#### [Assignment]
Transcribe the records that follow in their entirety, omitting any pictures.

#### [Dataset excerpts]
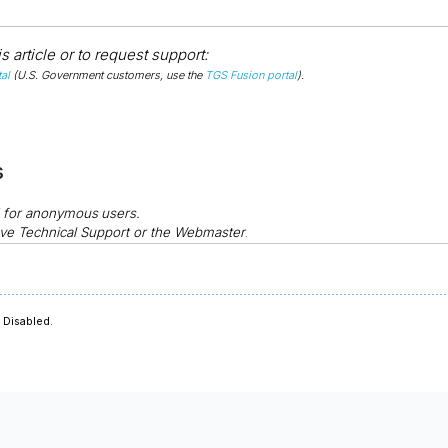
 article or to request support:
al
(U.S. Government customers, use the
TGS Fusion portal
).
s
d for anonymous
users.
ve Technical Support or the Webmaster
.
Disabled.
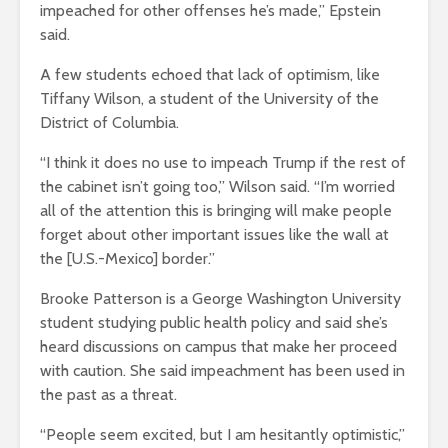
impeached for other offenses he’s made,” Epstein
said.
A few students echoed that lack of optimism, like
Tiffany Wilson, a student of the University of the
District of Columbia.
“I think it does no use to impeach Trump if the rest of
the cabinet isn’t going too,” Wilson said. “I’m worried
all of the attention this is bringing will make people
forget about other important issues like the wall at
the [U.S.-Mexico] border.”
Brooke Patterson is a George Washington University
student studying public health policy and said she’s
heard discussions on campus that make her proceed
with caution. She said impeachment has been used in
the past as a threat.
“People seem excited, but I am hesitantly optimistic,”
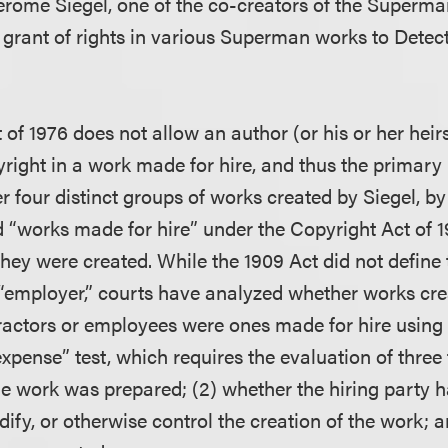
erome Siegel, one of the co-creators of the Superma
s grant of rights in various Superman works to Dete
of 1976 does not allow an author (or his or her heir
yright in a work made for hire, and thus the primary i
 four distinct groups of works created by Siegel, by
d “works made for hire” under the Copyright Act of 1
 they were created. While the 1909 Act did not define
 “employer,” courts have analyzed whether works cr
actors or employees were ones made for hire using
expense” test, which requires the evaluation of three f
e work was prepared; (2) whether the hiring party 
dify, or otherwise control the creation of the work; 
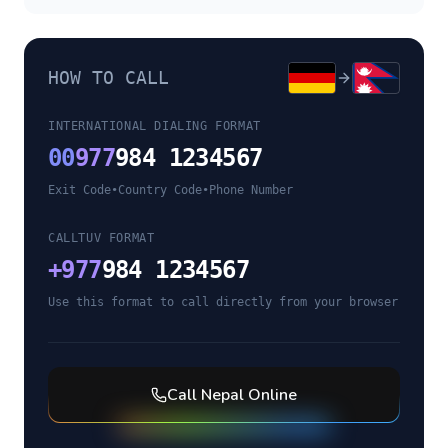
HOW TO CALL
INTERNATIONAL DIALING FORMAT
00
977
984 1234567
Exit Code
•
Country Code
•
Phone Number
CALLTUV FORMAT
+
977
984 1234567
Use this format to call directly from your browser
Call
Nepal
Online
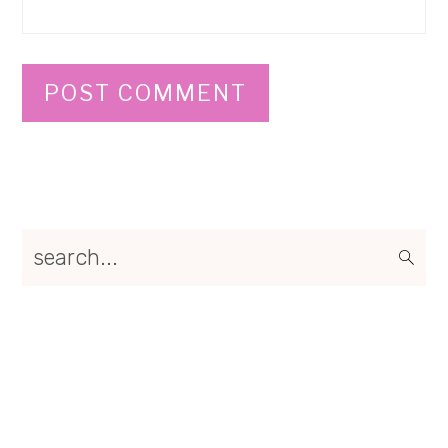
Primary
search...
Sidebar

#### [Completed exercise]
 article or to request support:
al
(U.S. Government customers, use the
TGS Fusion portal
).
s
d for anonymous
users.
ve Technical Support or the Webmaster
.
Disabled.
impeached for other offenses he’s made,” Epstein
said.
A few students echoed that lack of optimism, like
Tiffany Wilson, a student of the University of the
District of Columbia.
“I think it does no use to impeach Trump if the rest of
the cabinet isn’t going too,” Wilson said. “I’m worried
all of the attention this is bringing will make people
forget about other important issues like the wall at
the [U.S.-Mexico] border.”
Brooke Patterson is a George Washington University
student studying public health policy and said she’s
heard discussions on campus that make her proceed
with caution. She said impeachment has been used in
the past as a threat.
“People seem excited, but I am hesitantly optimistic,”
erome Siegel, one of the co-creators of the Superma
s grant of rights in various Superman works to Dete
of 1976 does not allow an author (or his or her heir
yright in a work made for hire, and thus the primary i
 four distinct groups of works created by Siegel, by
d “works made for hire” under the Copyright Act of 1
 they were created. While the 1909 Act did not define
 “employer,” courts have analyzed whether works cr
actors or employees were ones made for hire using
expense” test, which requires the evaluation of three f
e work was prepared; (2) whether the hiring party 
dify, or otherwise control the creation of the work; 
HOW TO CALL
INTERNATIONAL DIALING FORMAT
00
977
984 1234567
Exit Code
•
Country Code
•
Phone Number
CALLTUV FORMAT
+
977
984 1234567
Use this format to call directly from your browser
Call
Nepal
Online
Primary
search...
Sidebar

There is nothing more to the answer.